TLDR; We had a real headache building a named entity annotation tool for our Intelligent Document Processing platform, Klassif.ai. After three iterations, we finally made an annotator that ticked all the boxes. And the best part? We made that puppy open source!
Klassif.ai is an intelligent document processing platform. In this blog post, we will discuss what our journey toward an own annotator looked like. Especially: where we ran into doors and how we found ways to open them. Bear with us!
When first building Klassif.ai platform, one of the biggest challenges besides AI was the actual annotator. For those who are wondering, an annotator is the part of the application where a user will highlight, or annotate, certain entities. Named entities are predefined categories like a date, reference or whatever... Basically, the stuff our AI needs to find in PDFs.
As you probably know, the web and PDFs aren’t the best of friends… Add interacting with those PDFs and you are giving yourself a headache! 🤯
Way back in Klassif.ai's pre-alpha days, our approach was to take text from PDF’s, which was done by a Python backend service. Subsequently, we would just build an annotator with the plain text we extracted. This wasn’t too hard to build and the result was surprisingly passable.

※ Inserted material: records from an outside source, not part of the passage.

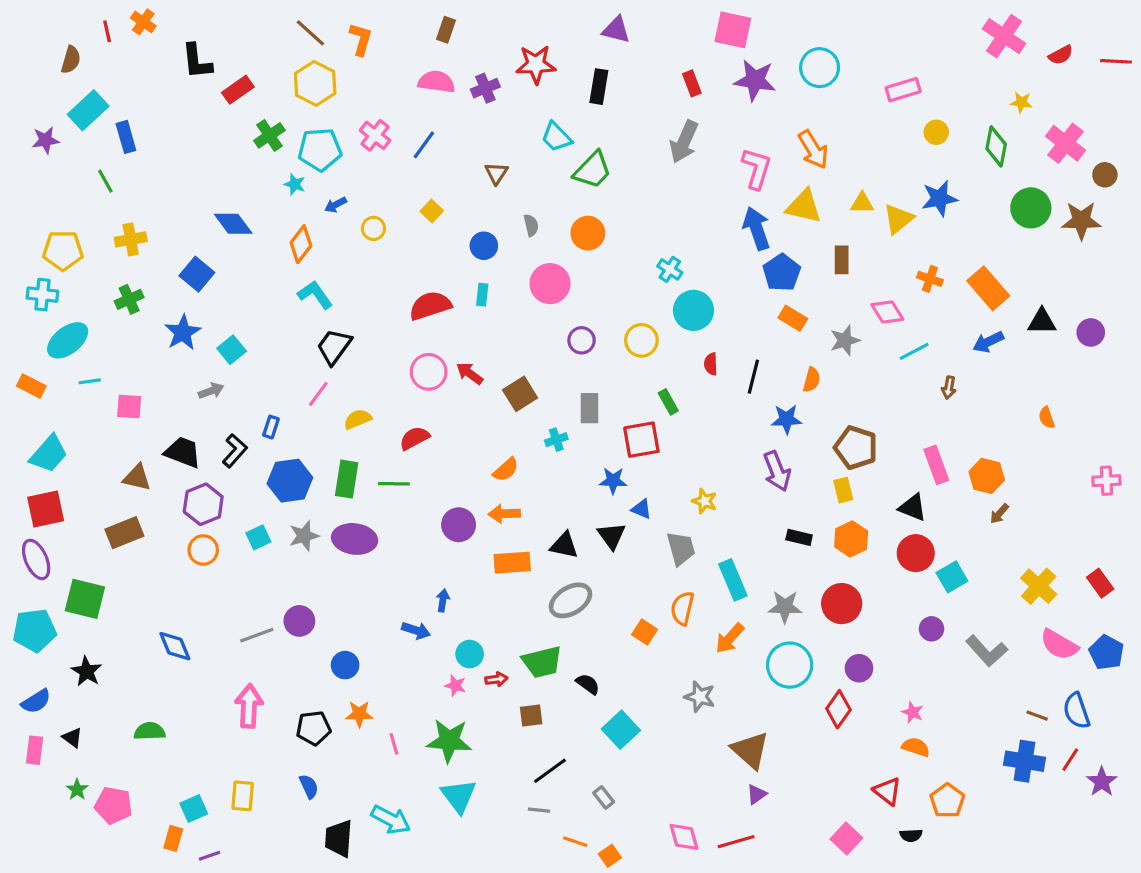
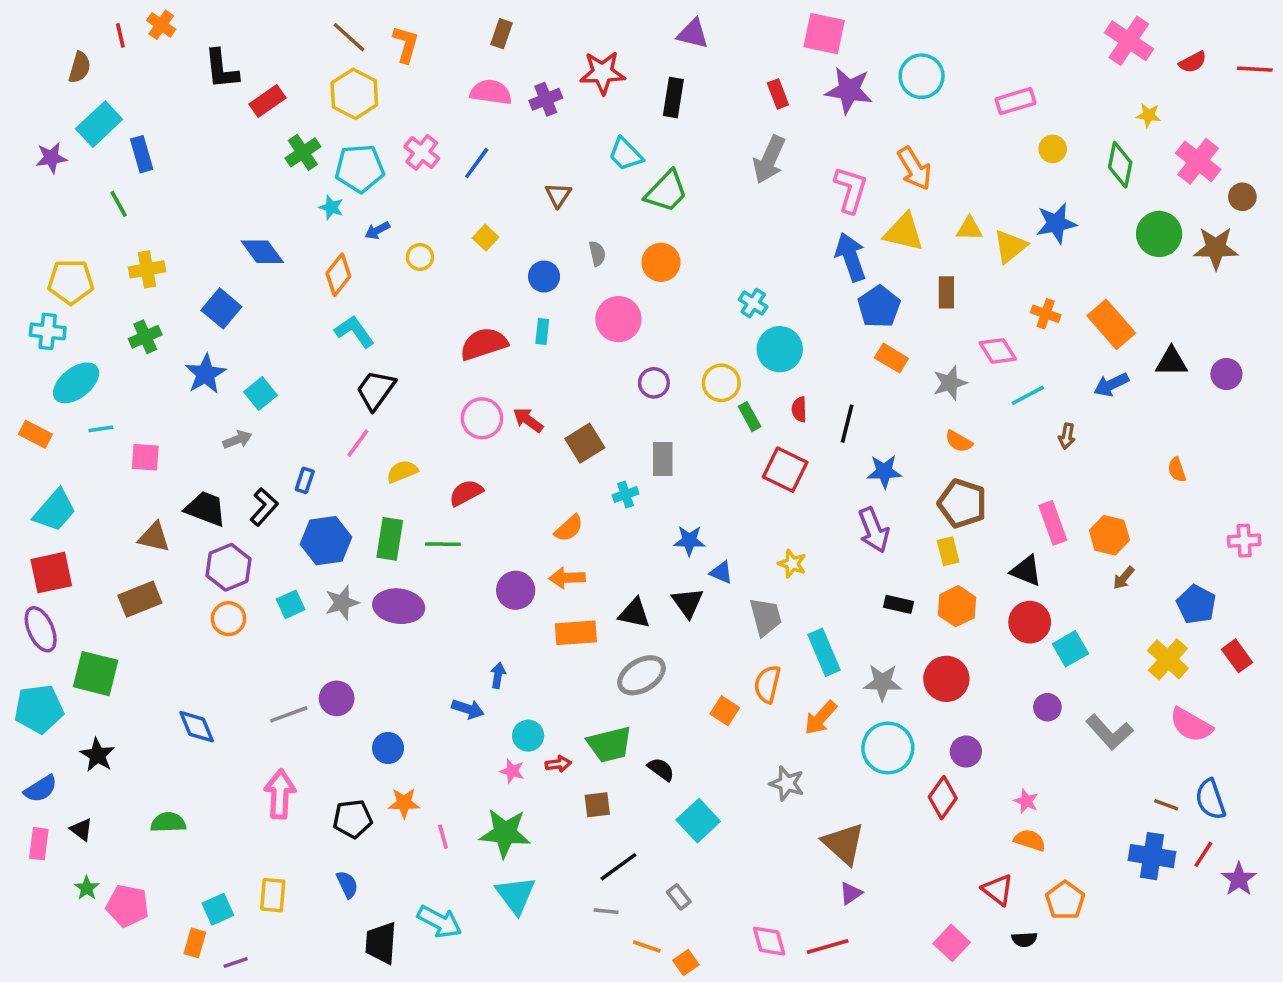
orange semicircle: (812, 380) -> (959, 441), moved, turned 105
green rectangle: (668, 402) -> (750, 417), moved
red square: (641, 440) -> (785, 470), moved, turned 36
blue pentagon: (1106, 652) -> (1196, 604), moved

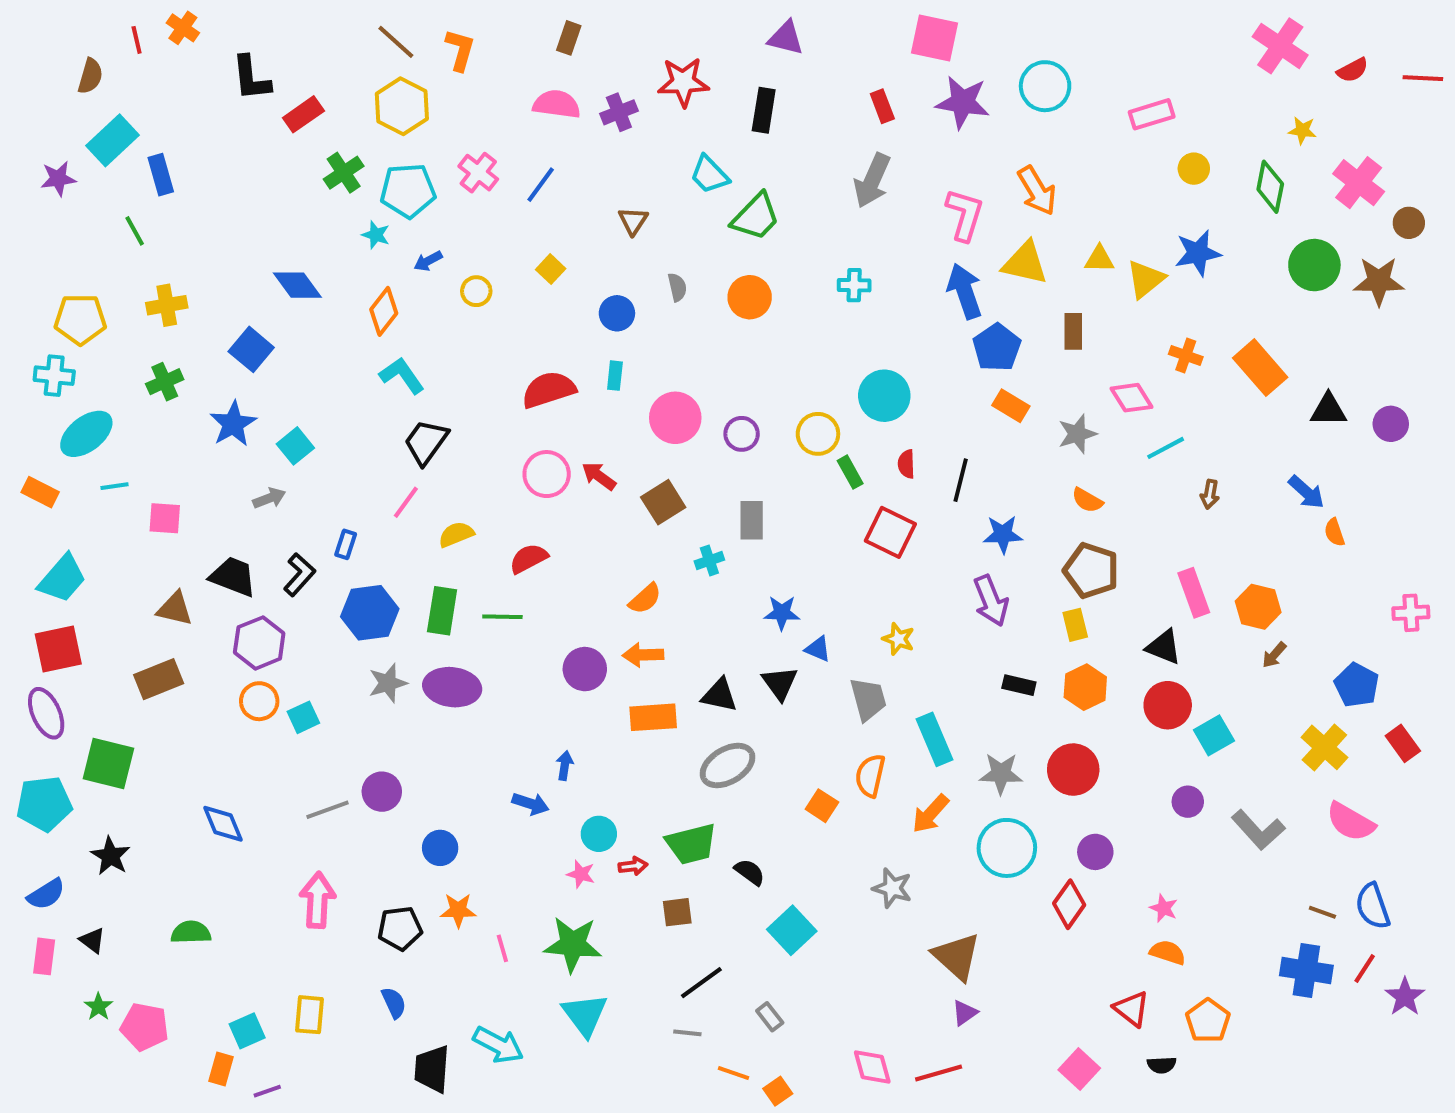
cyan cross: (753, 303) -> (854, 285), moved, turned -32
pink circle: (618, 319) -> (675, 418), moved
blue arrow: (1111, 385) -> (1306, 492), moved, turned -112
cyan square: (291, 604) -> (303, 717), moved

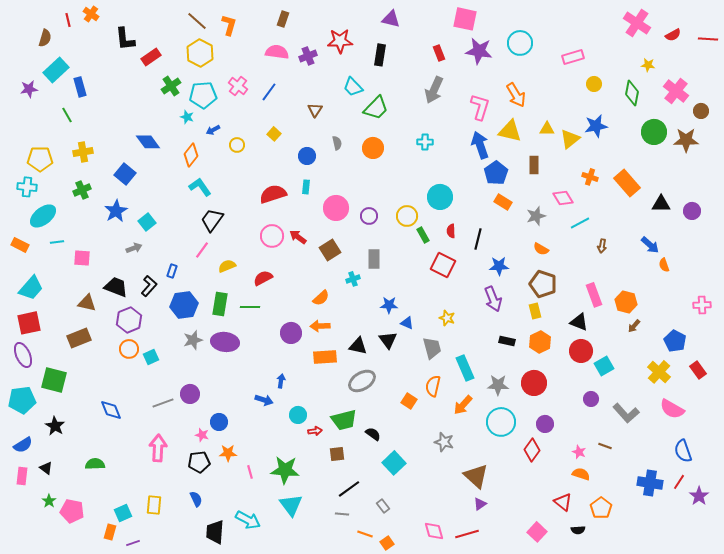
pink star: (581, 874) -> (202, 435), moved
brown line: (1322, 912) -> (605, 446), moved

"Problem solved!” Or so we thought…
While we were building the platform, we conducted some user tests and made them try the initial version. Feedback is key, right? One of the first pieces of feedback we received is that most users had trouble finding the information in the plain text version. Why? They were only familiar with the layout of the initial PDFs. By just glancing at a specific PDF, they used to know where to find the information they needed. In conclusion: not the ideal solution.
Klassif.ai wants to facilitate manual document processing, not hinder it! So, back to the drawing board and, of course, back to the headaches. 🧐
Okay, so, what exactly is the problem here? You just want to show a PDF in a browser, right? That doesn’t sound too hard… I mean, PDF viewers for browsers have existed for quite some time now.
However, what we needed was not as simple as that. In fact, we not only want to show a PDF, but we also need to be able to interact with it. In addition, we want to annotate the information.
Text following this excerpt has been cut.